Saved data entries
*** Begin section ***

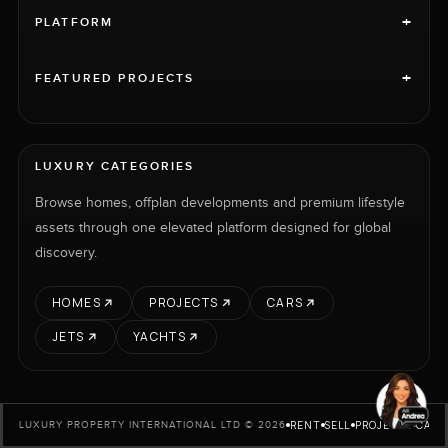
+
PLATFORM
+
FEATURED PROJECTS
LUXURY CATEGORIES
Browse homes, offplan developments and premium lifestyle
assets through one elevated platform designed for global
discovery.
HOMES
PROJECTS
CARS
JETS
YACHTS
RENT
SELL
PROJECTS
CARS
LUXURY PROPERTY INTERNATIONAL LTD © 2026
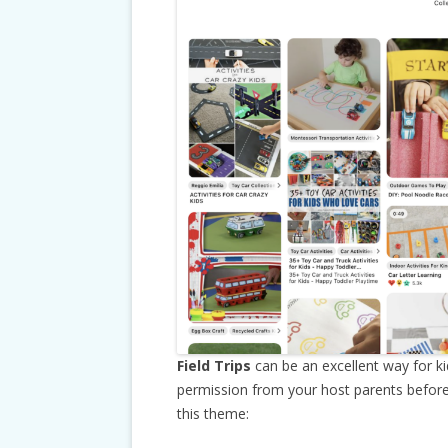
Field Trips
can be an excellent way for k
permission from your host parents before a
this theme:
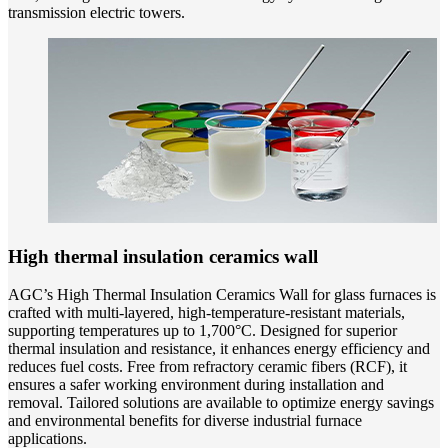
transmission electric towers.
High thermal insulation ceramics wall
AGC’s High Thermal Insulation Ceramics Wall for glass furnaces is
crafted with multi-layered, high-temperature-resistant materials,
supporting temperatures up to 1,700°C. Designed for superior
thermal insulation and resistance, it enhances energy efficiency and
reduces fuel costs. Free from refractory ceramic fibers (RCF), it
ensures a safer working environment during installation and
removal. Tailored solutions are available to optimize energy savings
and environmental benefits for diverse industrial furnace
applications.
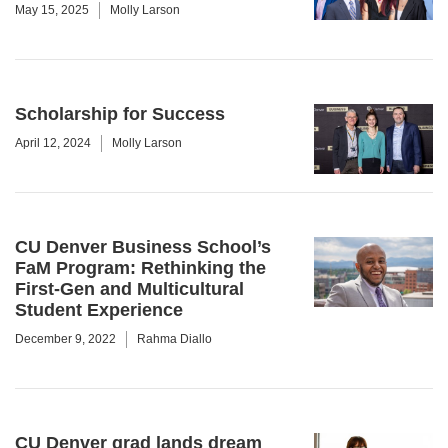
May 15, 2025
Molly Larson
Scholarship for Success
April 12, 2024
Molly Larson
CU Denver Business School’s
FaM Program: Rethinking the
First-Gen and Multicultural
Student Experience
December 9, 2022
Rahma Diallo
CU Denver grad lands dream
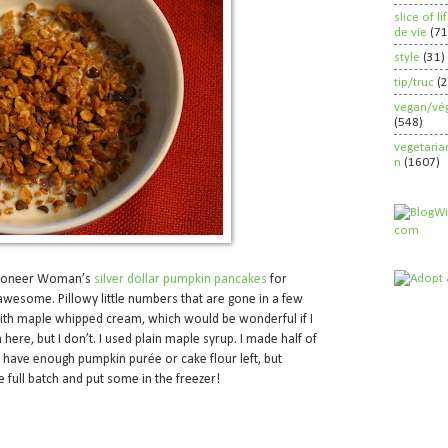
slice of l
de vie
(71
style
(31)
tip/truc
(
vegan/vég
(548)
vegetaria
n
(1607)
e Pioneer Woman’s
silver dollar pumpkin pancakes
for
wesome. Pillowy little numbers that are gone in a few
with maple whipped cream, which would be wonderful if I
here, but I don’t. I used plain maple syrup. I made half of
t have enough pumpkin purée or cake flour left, but
 full batch and put some in the freezer!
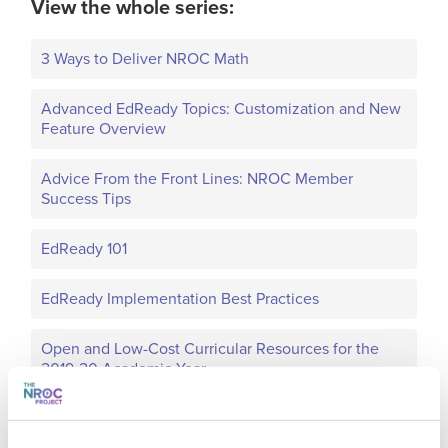
View the whole series:
3 Ways to Deliver NROC Math
Advanced EdReady Topics: Customization and New
Feature Overview
Advice From the Front Lines: NROC Member
Success Tips
EdReady 101
EdReady Implementation Best Practices
Open and Low-Cost Curricular Resources for the
2019-20 Academic Year
Optimize EdReady for a New Semester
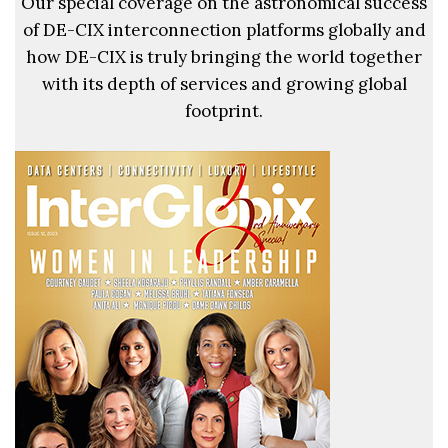
Our special coverage on the astronomical success
of DE-CIX interconnection platforms globally and
how DE-CIX is truly bringing the world together
with its depth of services and growing global
footprint.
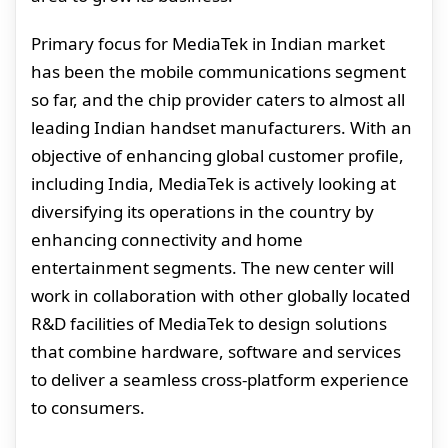
Primary focus for MediaTek in Indian market
has been the mobile communications segment
so far, and the chip provider caters to almost all
leading Indian handset manufacturers. With an
objective of enhancing global customer profile,
including India, MediaTek is actively looking at
diversifying its operations in the country by
enhancing connectivity and home
entertainment segments. The new center will
work in collaboration with other globally located
R&D facilities of MediaTek to design solutions
that combine hardware, software and services
to deliver a seamless cross-platform experience
to consumers.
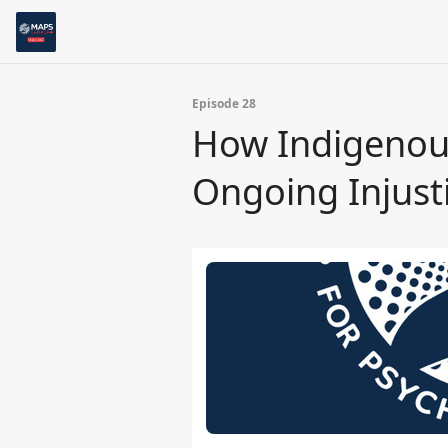
Episode 28
How Indigenous
Ongoing Injusti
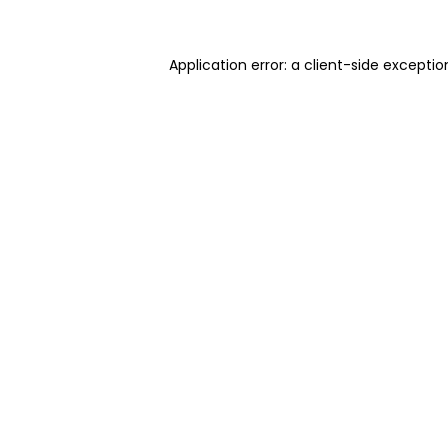
Application error: a client-side excepti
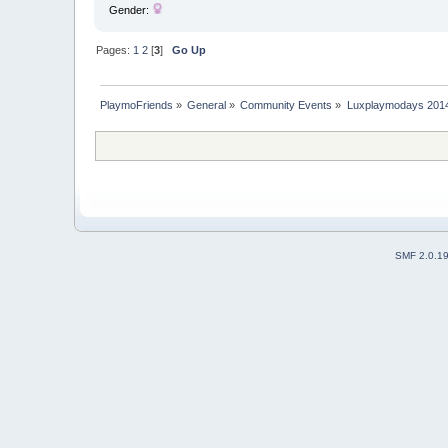
Gender:
Pages:
1
2
[
3
]
Go Up
PlaymoFriends
»
General
»
Community Events
»
Luxplaymodays 2014 
SMF 2.0.1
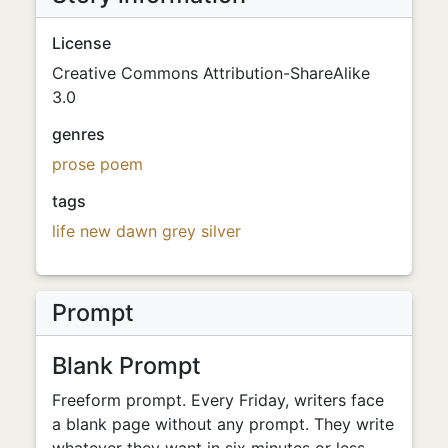
License
Creative Commons Attribution-ShareAlike
3.0
genres
prose poem
tags
life
new
dawn
grey
silver
Prompt
Blank Prompt
Freeform prompt. Every Friday, writers face
a blank page without any prompt. They write
whatever they want in six minutes or less.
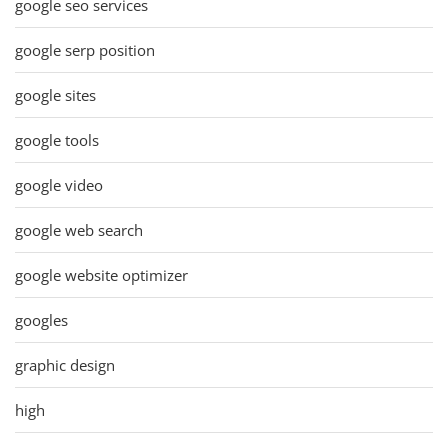
google seo services
google serp position
google sites
google tools
google video
google web search
google website optimizer
googles
graphic design
high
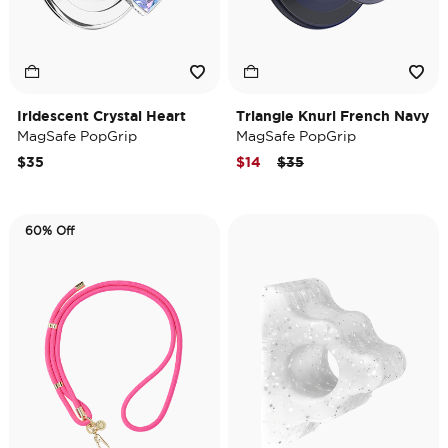
Iridescent Crystal Heart
Triangle Knurl French Navy
MagSafe PopGrip
MagSafe PopGrip
Price reduced from
to
$35
$14
$35
60% Off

*** End section ***

Description of the task: From the records, determine the number of lines holding the word "solutions", and state that number only.

Exercise response: 2